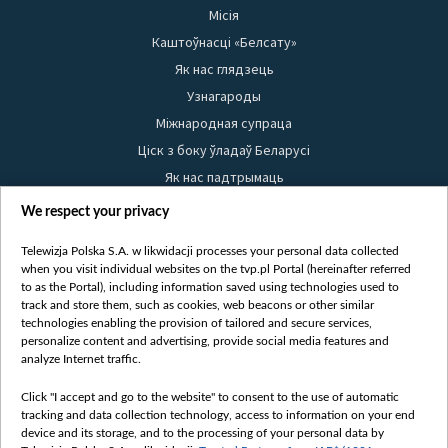
Місія
Каштоўнасці «Белсату»
Як нас глядзець
Узнагароды
Міжнародная супраца
Ціск з боку ўладаў Беларусі
Як нас падтрымаць
Правілы выкарыстання матэрыялаў
We respect your privacy
Інфармацыя аб адпраўніку
Telewizja Polska S.A. w likwidacji processes your personal data collected
Бяспека
when you visit individual websites on the tvp.pl Portal (hereinafter referred
Youtube
to as the Portal), including information saved using technologies used to
track and store them, such as cookies, web beacons or other similar
Белсат news
technologies enabling the provision of tailored and secure services,
personalize content and advertising, provide social media features and
Белсат Shorts
analyze Internet traffic.
Белсат Life
Click "I accept and go to the website" to consent to the use of automatic
Жэстачайшы мульт
tracking and data collection technology, access to information on your end
Belsat English
device and its storage, and to the processing of your personal data by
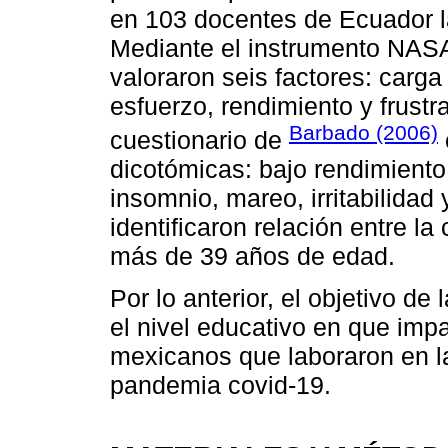
en 103 docentes de Ecuador la
Mediante el instrumento NASA
valoraron seis factores: carga
esfuerzo, rendimiento y frustrac
Barbado (2006)
cuestionario de
dicotómicas: bajo rendimiento
insomnio, mareo, irritabilidad
identificaron relación entre l
más de 39 años de edad.
Por lo anterior, el objetivo de
el nivel educativo en que imp
mexicanos que laboraron en la
pandemia covid-19.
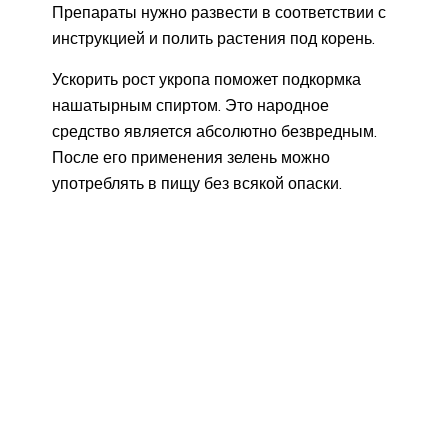
Препараты нужно развести в соответствии с
инструкцией и полить растения под корень.
Ускорить рост укропа поможет подкормка
нашатырным спиртом. Это народное
средство является абсолютно безвредным.
После его применения зелень можно
употреблять в пищу без всякой опаски.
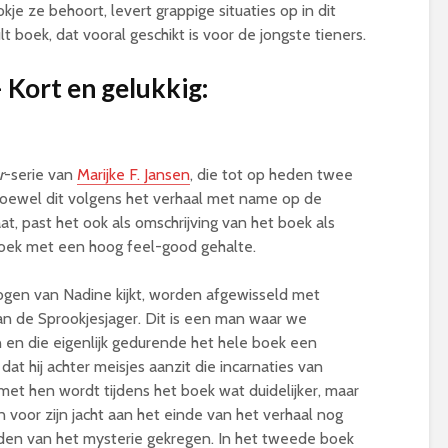
kje ze behoort, levert grappige situaties op in dit
t boek, dat vooral geschikt is voor de jongste tieners.
 Kort en gelukkig:
r
-serie van
Marijke F. Jansen
, die tot op heden twee
Hoewel dit volgens het verhaal met name op de
t, past het ook als omschrijving van het boek als
boek met een hoog feel-good gehalte.
ogen van Nadine kijkt, worden afgewisseld met
van de Sprookjesjager. Dit is een man waar we
 en die eigenlijk gedurende het hele boek een
is dat hij achter meisjes aanzit die incarnaties van
 met hen wordt tijdens het boek wat duidelijker, maar
n voor zijn jacht aan het einde van het verhaal nog
arden van het mysterie gekregen. In het tweede boek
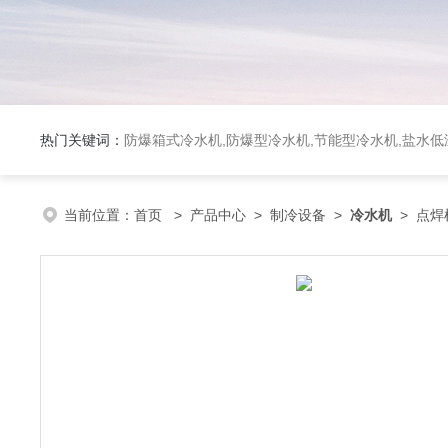
热门关键词：
防爆箱式冷水机,防爆型冷水机,节能型冷水机,盐水
当前位置：
首页
>
产品中心
>
制冷设备
>
冷水机
> 点焊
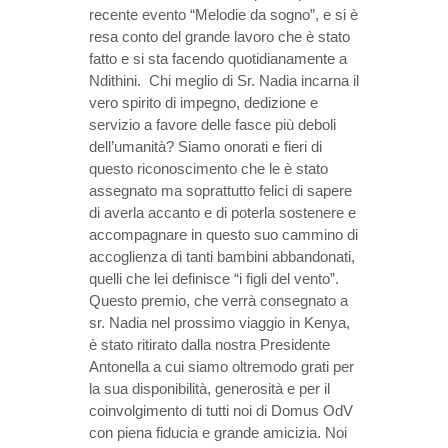
recente evento “Melodie da sogno”, e si è
resa conto del grande lavoro che è stato
fatto e si sta facendo quotidianamente a
Ndithini. Chi meglio di Sr. Nadia incarna il
vero spirito di impegno, dedizione e
servizio a favore delle fasce più deboli
dell’umanità? Siamo onorati e fieri di
questo riconoscimento che le è stato
assegnato ma soprattutto felici di sapere
di averla accanto e di poterla sostenere e
accompagnare in questo suo cammino di
accoglienza di tanti bambini abbandonati,
quelli che lei definisce “i figli del vento”.
Questo premio, che verrà consegnato a
sr. Nadia nel prossimo viaggio in Kenya,
è stato ritirato dalla nostra Presidente
Antonella a cui siamo oltremodo grati per
la sua disponibilità, generosità e per il
coinvolgimento di tutti noi di Domus OdV
con piena fiducia e grande amicizia. Noi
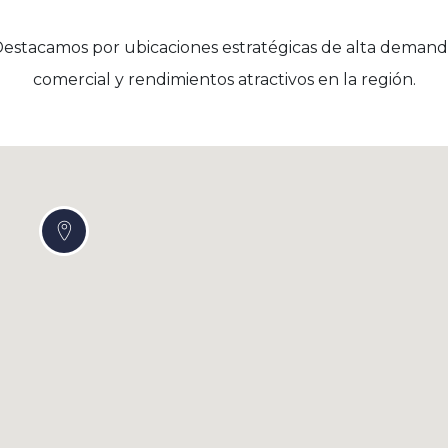
estacamos por ubicaciones estratégicas de alta deman
comercial y rendimientos atractivos en la región.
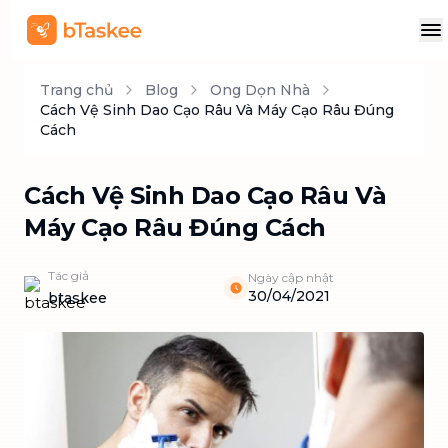
Trang chủ
Blog
Ong Dọn Nhà
Cách Vệ Sinh Dao Cạo Râu Và Máy Cạo Râu Đúng
Cách
Cách Vệ Sinh Dao Cạo Râu Và
Máy Cạo Râu Đúng Cách
Tác giả
Ngày cập nhật
30/04/2021
btaskee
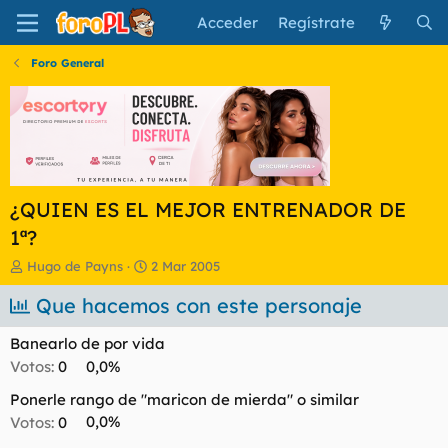
Acceder
Regístrate
Foro General
¿QUIEN ES EL MEJOR ENTRENADOR DE
1ª?
I
F
Hugo de Payns
2 Mar 2005
n
e
i
Que hacemos con este personaje
c
c
h
i
a
Banearlo de por vida
a
d
Votos:
0
0,0%
d
e
o
i
Ponerle rango de "maricon de mierda" o similar
r
n
Votos:
0
0,0%
d
i
e
c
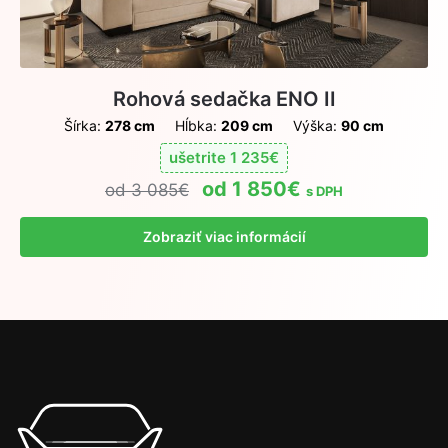
Rohová sedačka ENO II
Šírka:
278 cm
Hĺbka:
209 cm
Výška:
90 cm
ušetrite
1 235
€
1 850
€
3 085
€
s DPH
Zobraziť viac informácií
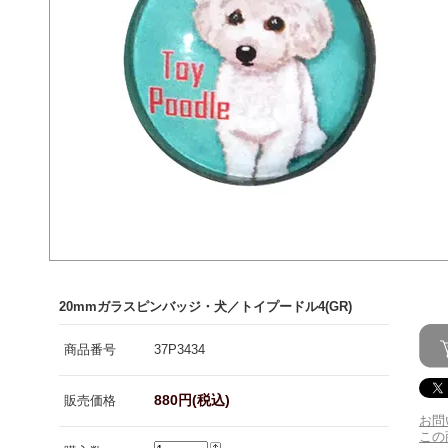
20mmガラスピンバッジ・犬／トイプードル4(GR)
商品番号
37P3434
880円(税込)
販売価格
お問
この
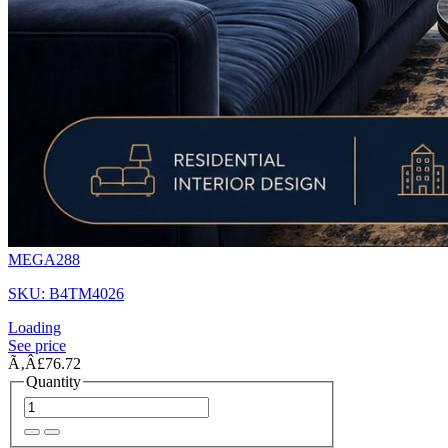
MEGA288
SKU: B4TM4026
Loading
See price
Ã‚Â£76.72
Quantity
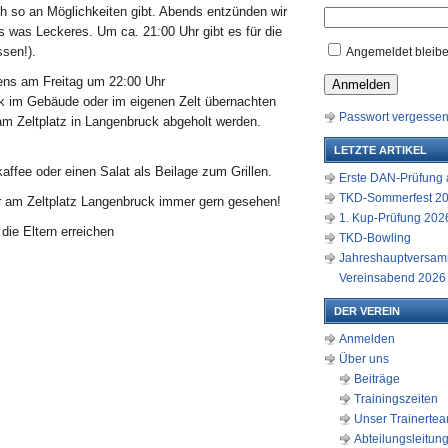
ch so an Möglichkeiten gibt. Abends entzünden wir
ns was Leckeres. Um ca. 21:00 Uhr gibt es für die
sen!).
Angemeldet bleib
stens am Freitag um 22:00 Uhr
Anmelden
k im Gebäude oder im eigenen Zelt übernachten
Passwort vergesse
 Zeltplatz in Langenbruck abgeholt werden.
LETZTE ARTIKEL
ffee oder einen Salat als Beilage zum Grillen.
Erste DAN-Prüfung a
TKD-Sommerfest 2
 am Zeltplatz Langenbruck immer gern gesehen!
1. Kup-Prüfung 2026
die Eltern erreichen
TKD-Bowling
Jahreshauptversam
Vereinsabend 2026
DER VEREIN
Anmelden
Über uns
Beiträge
Trainingszeiten
Unser Trainerte
Abteilungsleitun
┄┄┄┄┄┄
* [PROBLEM REQUIREMENTS] Output each entry exactly. Skip the pictures.

* [RESPONSE AREA]
Місія
Каштоўнасці «Белсату»
Як нас глядзець
Узнагароды
Міжнародная супраца
Ціск з боку ўладаў Беларусі
Як нас падтрымаць
Правілы выкарыстання матэрыялаў
We respect your privacy
Інфармацыя аб адпраўніку
Telewizja Polska S.A. w likwidacji processes your personal data collected
Бяспека
when you visit individual websites on the tvp.pl Portal (hereinafter referred
Youtube
to as the Portal), including information saved using technologies used to
track and store them, such as cookies, web beacons or other similar
Белсат news
technologies enabling the provision of tailored and secure services,
personalize content and advertising, provide social media features and
Белсат Shorts
analyze Internet traffic.
Белсат Life
Click "I accept and go to the website" to consent to the use of automatic
Жэстачайшы мульт
tracking and data collection technology, access to information on your end
Belsat English
device and its storage, and to the processing of your personal data by
en 103 docentes de Ecuador la
Mediante el instrumento NASA
valoraron seis factores: carga
esfuerzo, rendimiento y frustrac
Barbado (2006)
cuestionario de
dicotómicas: bajo rendimiento
insomnio, mareo, irritabilidad
identificaron relación entre l
más de 39 años de edad.
Por lo anterior, el objetivo de
el nivel educativo en que imp
mexicanos que laboraron en la
pandemia covid-19.
Препараты нужно развести в соответствии с
инструкцией и полить растения под корень.
Ускорить рост укропа поможет подкормка
нашатырным спиртом. Это народное
средство является абсолютно безвредным.
После его применения зелень можно
употреблять в пищу без всякой опаски.
kje ze behoort, levert grappige situaties op in dit
t boek, dat vooral geschikt is voor de jongste tieners.
 Kort en gelukkig:
r
-serie van
Marijke F. Jansen
, die tot op heden twee
Hoewel dit volgens het verhaal met name op de
t, past het ook als omschrijving van het boek als
boek met een hoog feel-good gehalte.
ogen van Nadine kijkt, worden afgewisseld met
van de Sprookjesjager. Dit is een man waar we
 en die eigenlijk gedurende het hele boek een
is dat hij achter meisjes aanzit die incarnaties van
 met hen wordt tijdens het boek wat duidelijker, maar
n voor zijn jacht aan het einde van het verhaal nog
arden van het mysterie gekregen. In het tweede boek
热门关键词：
防爆箱式冷水机,防爆型冷水机,节能型冷水机,盐水
当前位置：
首页
>
产品中心
>
制冷设备
>
冷水机
> 点焊
recente evento “Melodie da sogno”, e si è
resa conto del grande lavoro che è stato
fatto e si sta facendo quotidianamente a
Ndithini. Chi meglio di Sr. Nadia incarna il
vero spirito di impegno, dedizione e
servizio a favore delle fasce più deboli
dell’umanità? Siamo onorati e fieri di
questo riconoscimento che le è stato
assegnato ma soprattutto felici di sapere
di averla accanto e di poterla sostenere e
accompagnare in questo suo cammino di
accoglienza di tanti bambini abbandonati,
quelli che lei definisce “i figli del vento”.
Questo premio, che verrà consegnato a
sr. Nadia nel prossimo viaggio in Kenya,
è stato ritirato dalla nostra Presidente
Antonella a cui siamo oltremodo grati per
la sua disponibilità, generosità e per il
coinvolgimento di tutti noi di Domus OdV
con piena fiducia e grande amicizia. Noi
estacamos por ubicaciones estratégicas de alta deman
comercial y rendimientos atractivos en la región.
Trang chủ
Blog
Ong Dọn Nhà
Cách Vệ Sinh Dao Cạo Râu Và Máy Cạo Râu Đúng
Cách
Cách Vệ Sinh Dao Cạo Râu Và
Máy Cạo Râu Đúng Cách
Tác giả
Ngày cập nhật
30/04/2021
btaskee
Acceder
Regístrate
Foro General
¿QUIEN ES EL MEJOR ENTRENADOR DE
1ª?
I
F
Hugo de Payns
2 Mar 2005
n
e
i
Que hacemos con este personaje
c
c
h
i
a
Banearlo de por vida
a
d
Votos:
0
0,0%
d
e
o
i
Ponerle rango de "maricon de mierda" o similar
r
n
Votos:
0
0,0%
d
i
e
c
Rohová sedačka ENO II
Šírka:
278 cm
Hĺbka:
209 cm
Výška:
90 cm
ušetrite
1 235
€
1 850
€
3 085
€
s DPH
Zobraziť viac informácií
20mmガラスピンバッジ・犬／トイプードル4(GR)
商品番号
37P3434
880円(税込)
販売価格
お問
この
MEGA288
SKU: B4TM4026
Loading
See price
Ã‚Â£76.72
Quantity
ch so an Möglichkeiten gibt. Abends entzünden wir
ns was Leckeres. Um ca. 21:00 Uhr gibt es für die
sen!).
Angemeldet bleib
stens am Freitag um 22:00 Uhr
Anmelden
k im Gebäude oder im eigenen Zelt übernachten
Passwort vergesse
 Zeltplatz in Langenbruck abgeholt werden.
LETZTE ARTIKEL
ffee oder einen Salat als Beilage zum Grillen.
Erste DAN-Prüfung a
TKD-Sommerfest 2
 am Zeltplatz Langenbruck immer gern gesehen!
1. Kup-Prüfung 2026
die Eltern erreichen
TKD-Bowling
Jahreshauptversam
Vereinsabend 2026
DER VEREIN
Anmelden
Über uns
Beiträge
Trainingszeiten
Unser Trainerte
Abteilungsleitun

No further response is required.